[Items from a data source]
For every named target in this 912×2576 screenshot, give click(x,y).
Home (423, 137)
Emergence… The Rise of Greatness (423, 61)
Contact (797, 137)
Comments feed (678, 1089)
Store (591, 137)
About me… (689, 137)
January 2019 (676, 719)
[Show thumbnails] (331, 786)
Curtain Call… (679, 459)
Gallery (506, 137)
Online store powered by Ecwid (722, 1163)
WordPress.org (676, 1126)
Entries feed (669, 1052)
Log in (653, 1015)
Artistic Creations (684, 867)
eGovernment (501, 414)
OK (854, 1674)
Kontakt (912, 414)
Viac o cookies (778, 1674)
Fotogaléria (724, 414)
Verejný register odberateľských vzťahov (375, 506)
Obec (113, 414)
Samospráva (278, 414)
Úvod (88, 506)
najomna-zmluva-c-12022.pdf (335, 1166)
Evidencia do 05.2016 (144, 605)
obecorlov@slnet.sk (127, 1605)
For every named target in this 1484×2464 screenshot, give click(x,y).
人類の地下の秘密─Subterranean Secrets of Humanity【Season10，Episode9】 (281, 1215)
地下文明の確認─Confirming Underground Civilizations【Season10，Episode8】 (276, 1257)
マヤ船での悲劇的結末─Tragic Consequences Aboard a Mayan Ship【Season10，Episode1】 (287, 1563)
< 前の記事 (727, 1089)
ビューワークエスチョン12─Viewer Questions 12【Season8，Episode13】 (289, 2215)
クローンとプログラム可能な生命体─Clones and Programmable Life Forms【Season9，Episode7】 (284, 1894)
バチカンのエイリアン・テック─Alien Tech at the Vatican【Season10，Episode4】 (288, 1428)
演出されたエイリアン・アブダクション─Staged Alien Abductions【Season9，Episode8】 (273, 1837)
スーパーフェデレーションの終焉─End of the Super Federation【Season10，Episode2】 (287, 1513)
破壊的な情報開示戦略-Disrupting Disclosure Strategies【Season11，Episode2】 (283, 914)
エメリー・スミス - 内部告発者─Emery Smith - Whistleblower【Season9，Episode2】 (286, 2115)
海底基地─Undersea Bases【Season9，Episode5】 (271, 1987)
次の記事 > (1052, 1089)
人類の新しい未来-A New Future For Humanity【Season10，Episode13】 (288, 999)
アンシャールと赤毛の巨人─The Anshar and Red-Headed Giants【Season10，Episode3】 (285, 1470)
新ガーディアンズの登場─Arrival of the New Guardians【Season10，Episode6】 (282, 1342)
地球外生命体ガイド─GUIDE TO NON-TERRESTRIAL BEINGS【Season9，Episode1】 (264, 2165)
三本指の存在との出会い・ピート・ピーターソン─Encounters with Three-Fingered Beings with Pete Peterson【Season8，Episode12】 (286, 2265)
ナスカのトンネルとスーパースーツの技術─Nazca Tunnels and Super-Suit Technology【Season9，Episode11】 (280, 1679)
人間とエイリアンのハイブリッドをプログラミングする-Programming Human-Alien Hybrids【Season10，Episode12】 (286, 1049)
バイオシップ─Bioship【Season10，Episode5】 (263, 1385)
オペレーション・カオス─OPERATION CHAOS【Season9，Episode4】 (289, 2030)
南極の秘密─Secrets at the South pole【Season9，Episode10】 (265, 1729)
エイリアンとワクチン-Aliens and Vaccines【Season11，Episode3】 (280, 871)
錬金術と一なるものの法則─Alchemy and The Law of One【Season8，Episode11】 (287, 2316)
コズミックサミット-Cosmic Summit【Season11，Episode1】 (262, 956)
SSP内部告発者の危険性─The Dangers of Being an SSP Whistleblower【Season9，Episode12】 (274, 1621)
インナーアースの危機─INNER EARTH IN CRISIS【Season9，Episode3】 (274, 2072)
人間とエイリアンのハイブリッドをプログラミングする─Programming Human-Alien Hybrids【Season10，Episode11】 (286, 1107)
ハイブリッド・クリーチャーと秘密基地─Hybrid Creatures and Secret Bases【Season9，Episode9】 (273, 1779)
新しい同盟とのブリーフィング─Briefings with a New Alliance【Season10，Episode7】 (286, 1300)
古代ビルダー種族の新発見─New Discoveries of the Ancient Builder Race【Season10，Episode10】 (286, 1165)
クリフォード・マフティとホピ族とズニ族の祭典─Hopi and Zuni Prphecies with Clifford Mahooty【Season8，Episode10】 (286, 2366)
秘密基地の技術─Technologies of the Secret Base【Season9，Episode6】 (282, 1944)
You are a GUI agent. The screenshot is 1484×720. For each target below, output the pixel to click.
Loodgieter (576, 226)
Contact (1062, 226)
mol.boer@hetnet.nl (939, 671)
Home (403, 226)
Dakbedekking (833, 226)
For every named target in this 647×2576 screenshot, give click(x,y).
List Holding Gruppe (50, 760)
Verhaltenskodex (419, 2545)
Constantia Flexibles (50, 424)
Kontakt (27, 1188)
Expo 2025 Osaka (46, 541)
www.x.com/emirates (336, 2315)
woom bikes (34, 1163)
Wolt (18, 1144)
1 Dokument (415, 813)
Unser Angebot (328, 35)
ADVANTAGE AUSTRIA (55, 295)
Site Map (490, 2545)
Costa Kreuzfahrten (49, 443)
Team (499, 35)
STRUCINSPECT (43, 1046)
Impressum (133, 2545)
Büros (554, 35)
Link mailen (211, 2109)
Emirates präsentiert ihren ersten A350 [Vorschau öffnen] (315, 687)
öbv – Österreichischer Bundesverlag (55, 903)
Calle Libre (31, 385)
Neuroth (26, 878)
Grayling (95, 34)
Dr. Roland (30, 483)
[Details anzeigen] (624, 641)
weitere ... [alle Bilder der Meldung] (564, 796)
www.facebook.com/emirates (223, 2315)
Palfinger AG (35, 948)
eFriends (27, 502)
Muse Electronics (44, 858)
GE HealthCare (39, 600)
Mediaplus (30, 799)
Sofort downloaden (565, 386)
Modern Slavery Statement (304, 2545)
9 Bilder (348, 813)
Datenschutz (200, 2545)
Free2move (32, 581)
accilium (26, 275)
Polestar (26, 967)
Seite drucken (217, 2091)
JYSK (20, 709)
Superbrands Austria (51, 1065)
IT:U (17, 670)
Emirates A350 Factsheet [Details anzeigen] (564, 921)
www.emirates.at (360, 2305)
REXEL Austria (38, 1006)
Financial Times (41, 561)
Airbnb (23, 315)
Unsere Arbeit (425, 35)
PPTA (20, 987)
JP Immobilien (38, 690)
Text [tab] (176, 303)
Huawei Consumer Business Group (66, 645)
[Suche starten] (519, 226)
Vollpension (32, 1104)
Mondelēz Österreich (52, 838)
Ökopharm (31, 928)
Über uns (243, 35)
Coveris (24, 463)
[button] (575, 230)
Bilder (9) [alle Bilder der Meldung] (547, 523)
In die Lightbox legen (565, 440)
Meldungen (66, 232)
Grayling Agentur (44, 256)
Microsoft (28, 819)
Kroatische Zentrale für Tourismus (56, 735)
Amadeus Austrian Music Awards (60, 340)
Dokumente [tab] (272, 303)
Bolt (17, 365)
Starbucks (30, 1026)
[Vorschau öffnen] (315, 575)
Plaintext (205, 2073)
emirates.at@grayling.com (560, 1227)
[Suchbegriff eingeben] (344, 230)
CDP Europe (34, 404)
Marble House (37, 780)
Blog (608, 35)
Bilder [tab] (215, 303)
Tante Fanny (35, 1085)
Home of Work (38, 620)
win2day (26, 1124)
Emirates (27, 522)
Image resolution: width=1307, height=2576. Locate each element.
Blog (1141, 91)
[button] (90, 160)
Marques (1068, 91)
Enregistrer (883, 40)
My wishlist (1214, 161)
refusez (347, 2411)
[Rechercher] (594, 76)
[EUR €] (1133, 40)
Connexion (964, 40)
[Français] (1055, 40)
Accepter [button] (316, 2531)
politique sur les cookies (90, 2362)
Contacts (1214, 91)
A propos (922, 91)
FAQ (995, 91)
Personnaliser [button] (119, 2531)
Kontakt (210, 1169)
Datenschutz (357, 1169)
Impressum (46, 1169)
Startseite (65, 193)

PROMPT:
If a line of the data includes the word "Hybrids", it counts; give how many lines do, as a bare number.

SOLUTION TO THIS PROBLEM:
2